Dataset entries →
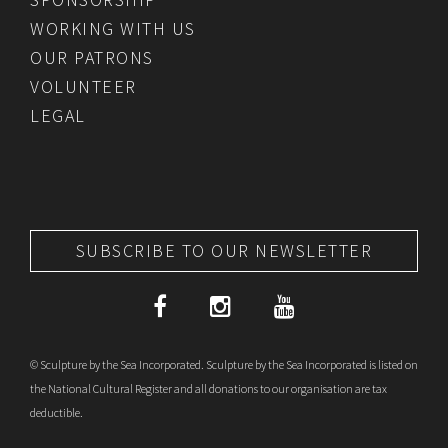
WORKING WITH US
OUR PATRONS
VOLUNTEER
LEGAL
SUBSCRIBE TO OUR NEWSLETTER
© Sculpture by the Sea Incorporated. Sculpture by the Sea Incorporated is listed on
the National Cultural Register and all donations to our organisation are tax
deductible.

ASSIGNMENT → In the copy, include each entry exactly as written and none of the pictures.

RESPONSE AREA →
WORKING WITH US
OUR PATRONS
VOLUNTEER
LEGAL
SUBSCRIBE TO OUR NEWSLETTER
© Sculpture by the Sea Incorporated. Sculpture by the Sea Incorporated is listed on
the National Cultural Register and all donations to our organisation are tax
deductible.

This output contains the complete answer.